I wanna hang a map of the world in my house. Then I'm gonna put pins into all the locations that I've traveled to. But first, I'm gonna have to travel to the top two corners of the map so it won't fall down.
I don't need a receipt for a doughnut. I'll just give you the money, and you give me the doughnut. End of transaction! We don't need to bring ink and paper into this! I can't imagine a scenario where I'd have to prove that I bought a doughnut. Some skeptical friend...'Don't even act like I didn't buy that doughnut! I've got the documentation right here! Oh, wait, it's back home, in the file.

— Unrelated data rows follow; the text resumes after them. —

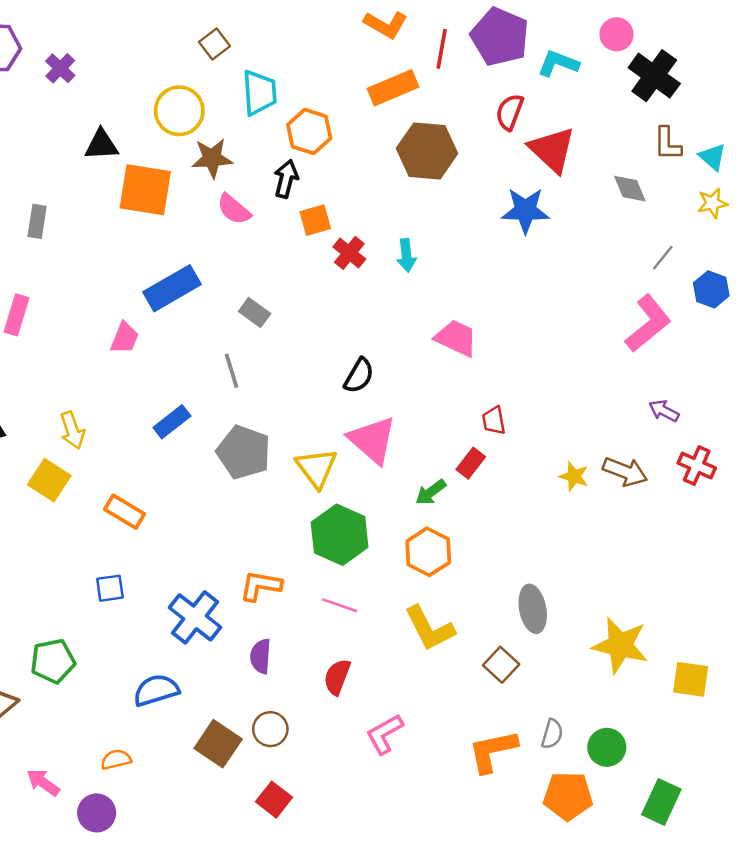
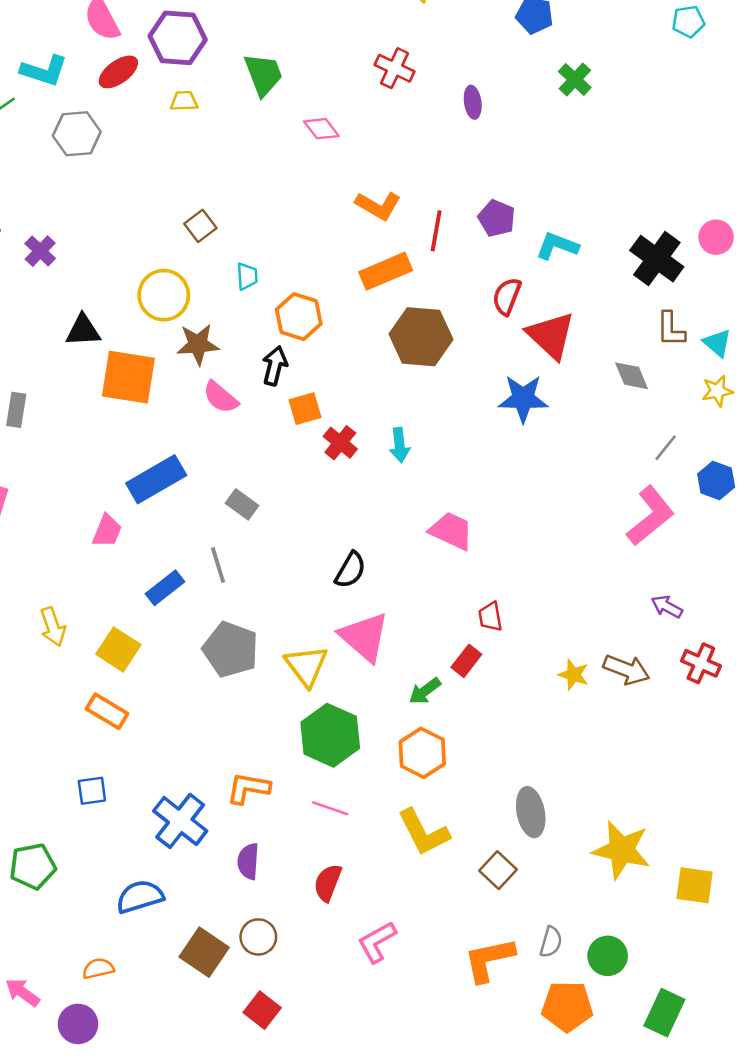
pink circle: (617, 34) -> (716, 237), moved
purple pentagon: (500, 37) -> (497, 218), size x0.6
cyan trapezoid: (259, 93) -> (247, 276), size x0.6
blue rectangle: (172, 422) -> (165, 588), moved
yellow square: (49, 480) -> (118, 649), moved

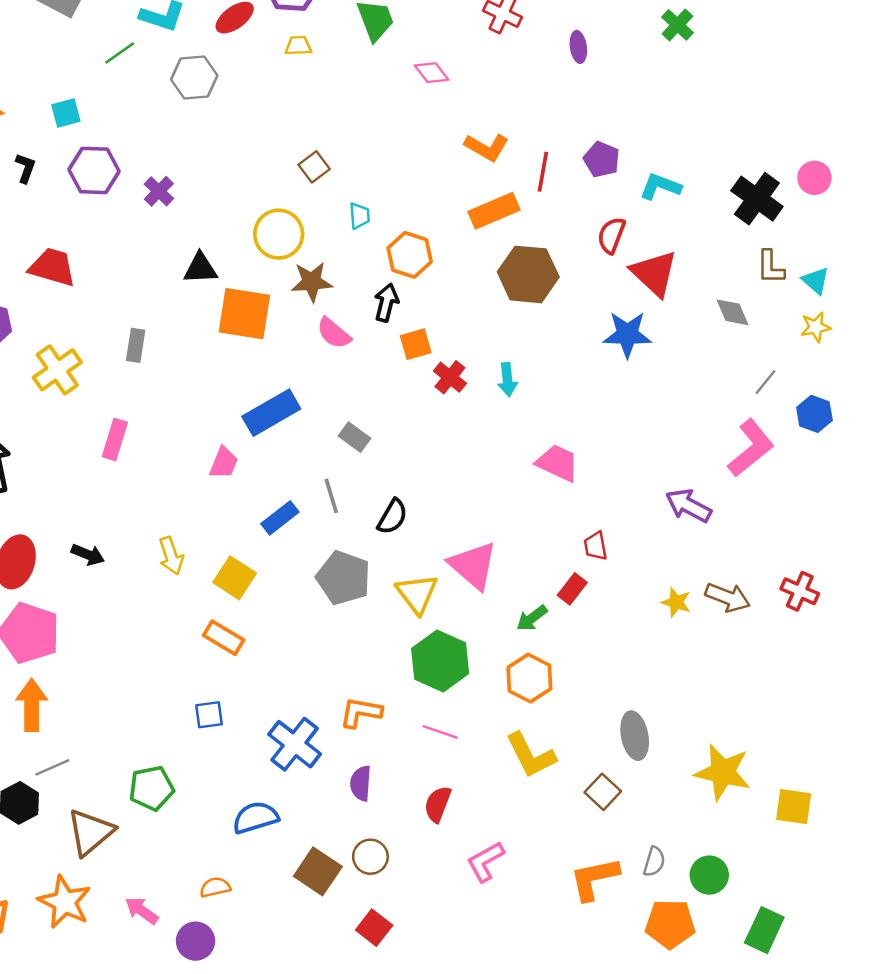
black semicircle: (350, 570) -> (392, 517), moved
purple arrow: (667, 607) -> (688, 506), moved, size x1.5

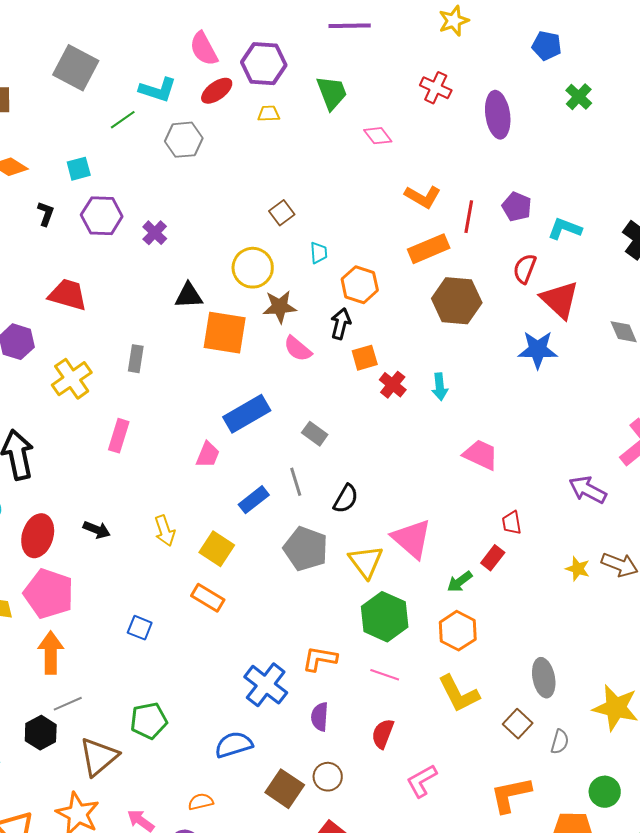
purple ellipse: (578, 47) -> (498, 115), size x1.8
blue square: (209, 715) -> (140, 628), moved, turned 30
gray semicircle: (654, 862) -> (560, 742), moved

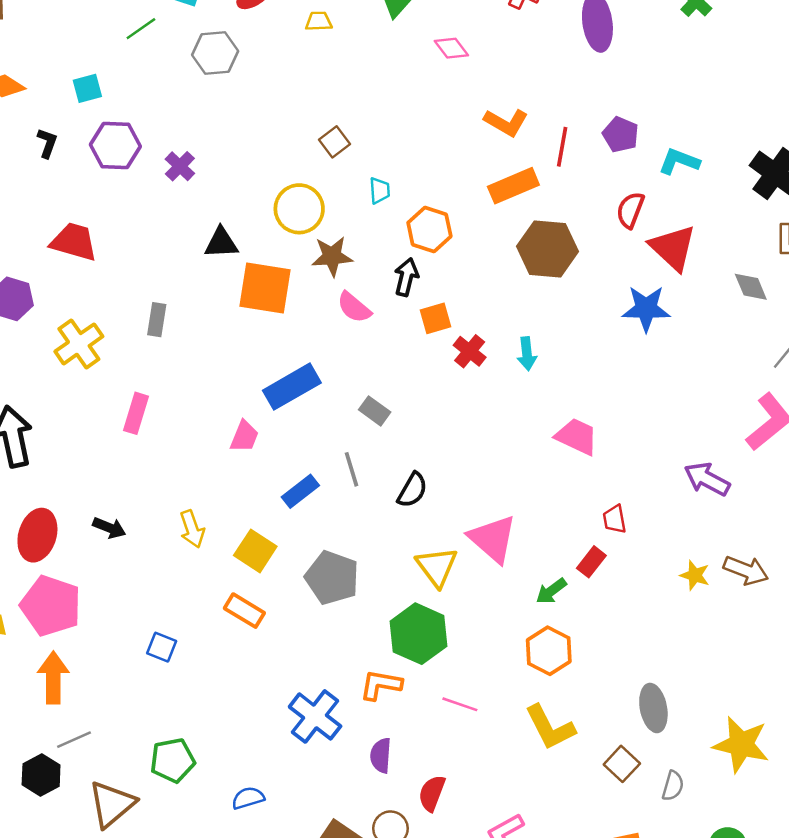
gray pentagon: (306, 549) -> (332, 578), moved
green hexagon: (385, 617) -> (418, 634), moved
red semicircle: (383, 734) -> (432, 793), moved
blue semicircle: (234, 745) -> (248, 798), moved, size x0.7

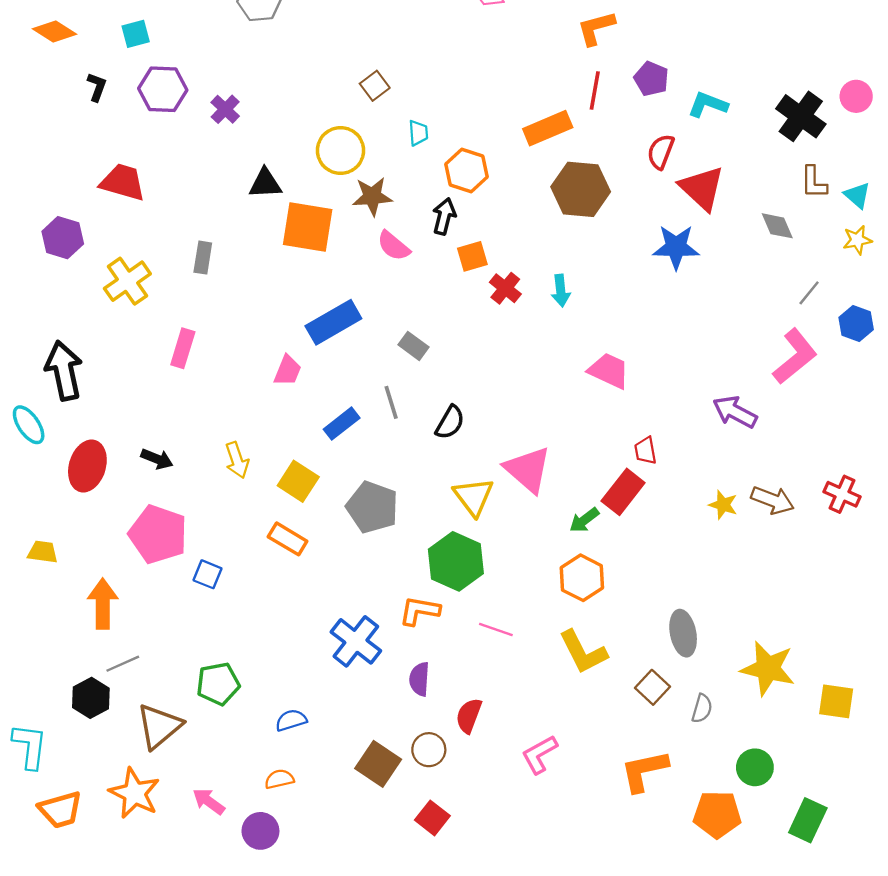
orange L-shape: (506, 122) -> (596, 28), moved, turned 135
red rectangle: (591, 562) -> (623, 492), size x1.5
pink pentagon: (51, 606) -> (158, 534), moved

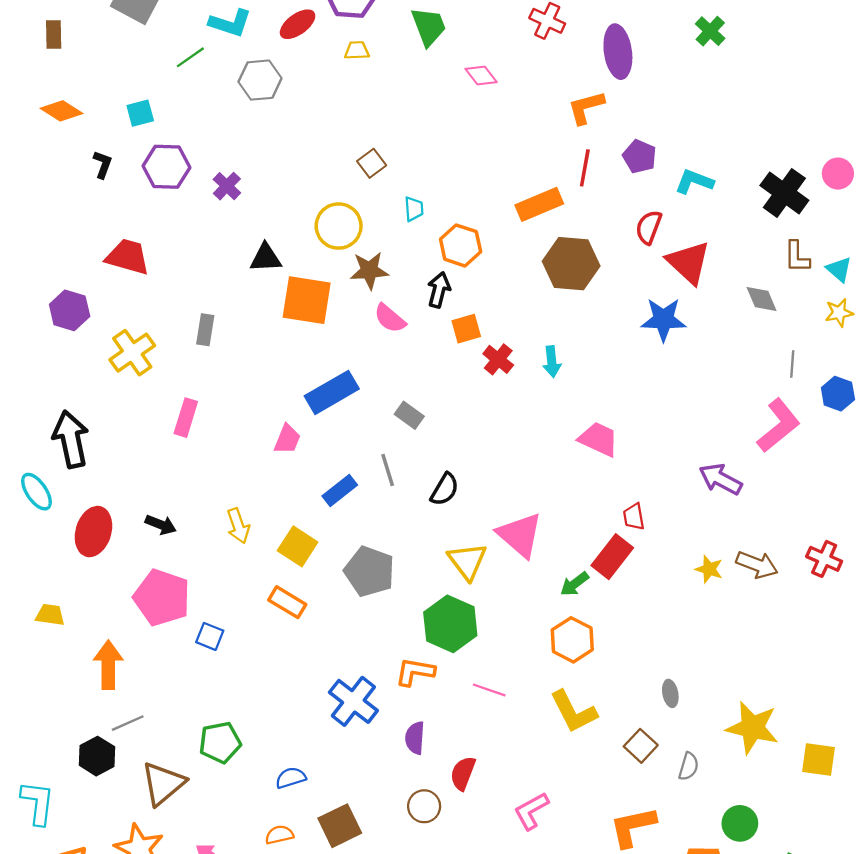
gray line: (809, 293) -> (792, 364), turned -35
gray ellipse: (683, 633) -> (670, 693), size x0.6
brown square: (378, 764) -> (340, 826), moved, turned 30

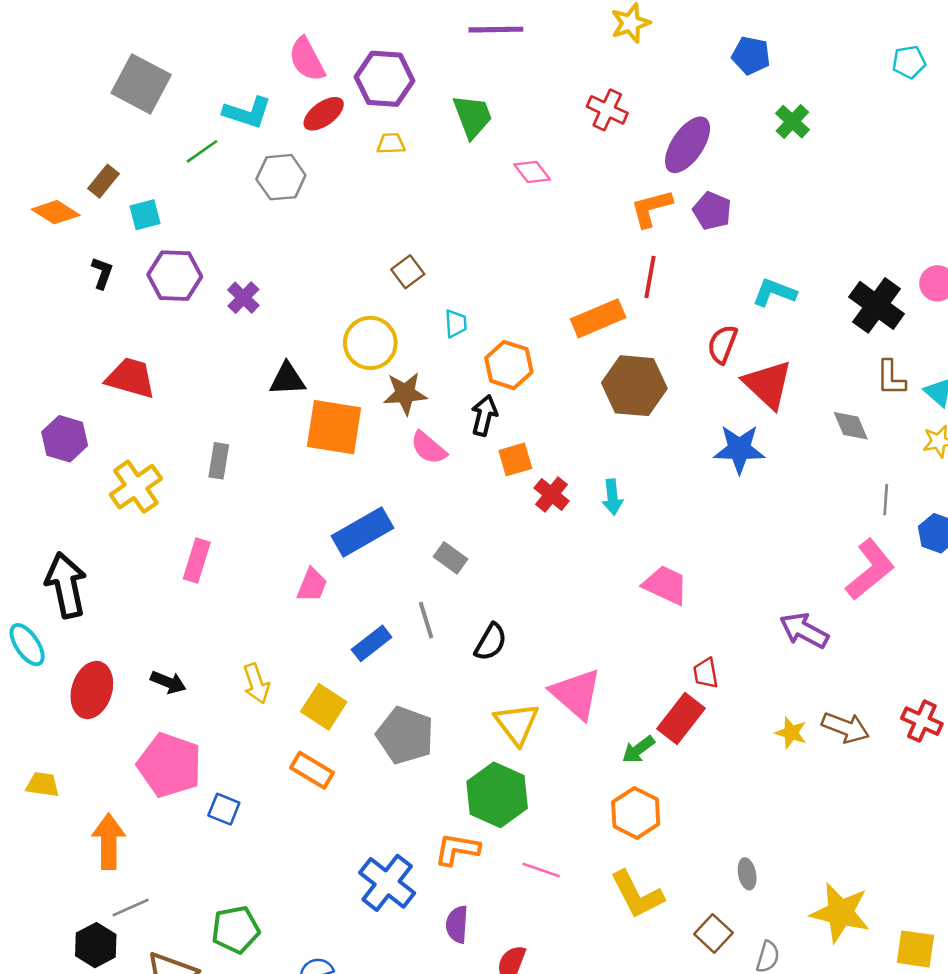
brown rectangle: (54, 34) -> (104, 181), moved, turned 40
purple ellipse: (618, 52) -> (688, 145), turned 42
purple pentagon: (640, 156) -> (712, 211), moved

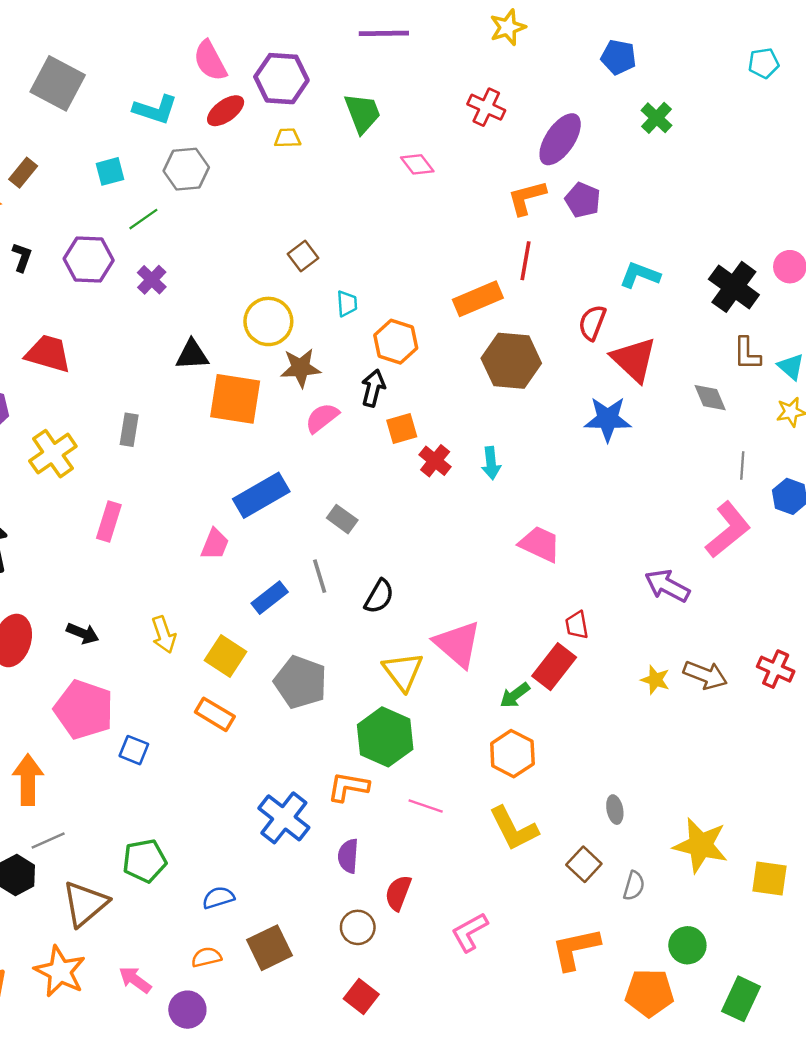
green line: (202, 151) -> (143, 219), moved
cyan square: (145, 215) -> (110, 171), moved
pink semicircle: (429, 448) -> (322, 418), turned 102

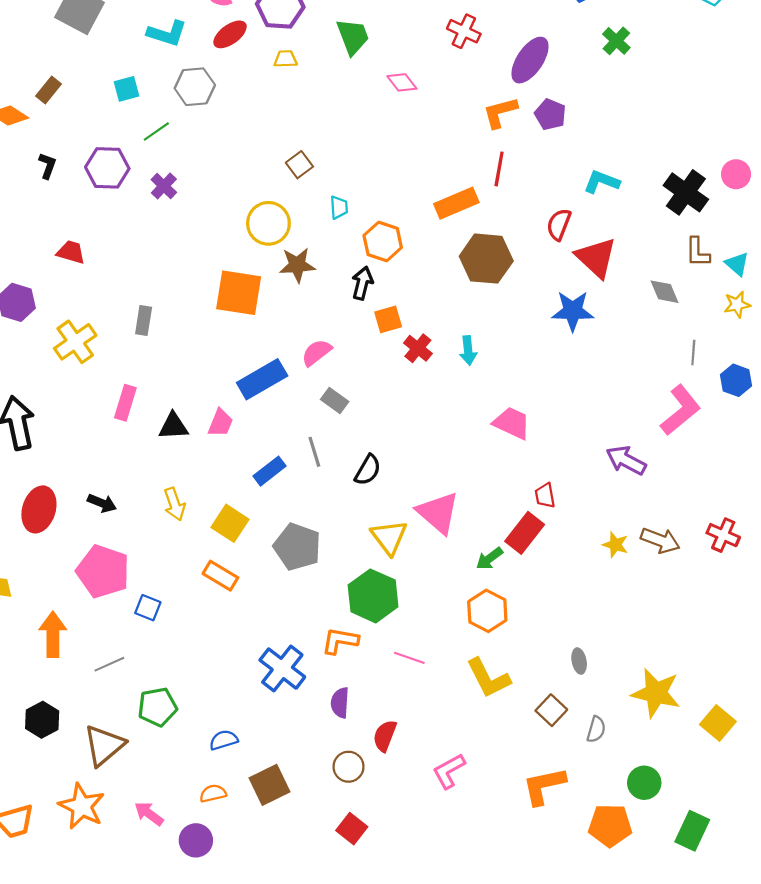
red trapezoid: (48, 354) -> (71, 252), size x0.7
black triangle: (192, 355) -> (173, 426), moved
pink semicircle: (322, 418) -> (316, 353), moved
gray line: (48, 840) -> (109, 664), moved
yellow square: (770, 879) -> (718, 723), turned 32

Under d...for doughnut.'
They say the recipe for Sprite is lemon and lime. I tried to make it at home. There's more to it than that.
I got a smoke alarm at home, but really it's more like a 9-volt-battery-slowly-drainer.
Knock on wood is a saying for good luck. I think that started when someone went to someone's door to see if someone was home. "I hope Joe's home, knock on wood!"
I went to the Home Depot, which was unnecessary. I need to go to the Apartment Depot. Which is just a big warehouse with a whole lot of people standing around saying "We don't have to fix anything."
I would not want to be a mobile home repo man. Those would be hard to sneak away - "Knock knock - Hi, would you go cut your grass and look that way for a half an hour?"
I have a cheese-shredder at home, which is its positive name. They don't call it by its negative name, which is sponge-ruiner. Because I wanted to clean it, but now I have little bits of sponge that would melt easily over tortilla chips.
I like cottage cheese. That's why I want to try other dwelling cheeses, too. How about studio apartment cheese? Tent cheese? Mobile home cheese? Do not eat mobile home cheese in a tornado.